Input material
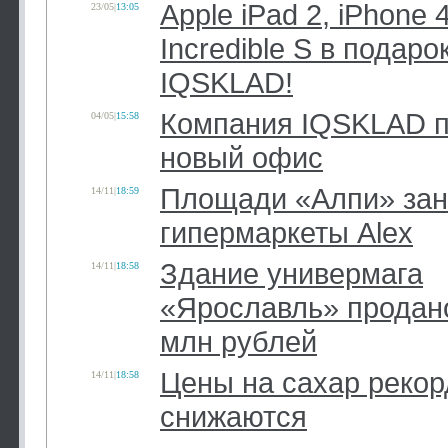
Apple iPad 2, iPhone 
23/05
|
13:05
Incredible S в подар
IQSKLAD!
Компания IQSKLAD п
04/05
|
15:58
новый офис
Площади «Алпи» за
14/11
|
18:59
гипермаркеты Alex
Здание универмага
14/11
|
18:58
«Ярославль» продано
млн рублей
Цены на сахар рекор
14/11
|
18:58
снижаются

Exercise prompt
A word-for-word retyping of the material above is expected, without pictures.

Final answer
Apple iPad 2, iPhone 
23/05
|
13:05
Incredible S в подар
IQSKLAD!
Компания IQSKLAD п
04/05
|
15:58
новый офис
Площади «Алпи» за
14/11
|
18:59
гипермаркеты Alex
Здание универмага
14/11
|
18:58
«Ярославль» продано
млн рублей
Цены на сахар рекор
14/11
|
18:58
снижаются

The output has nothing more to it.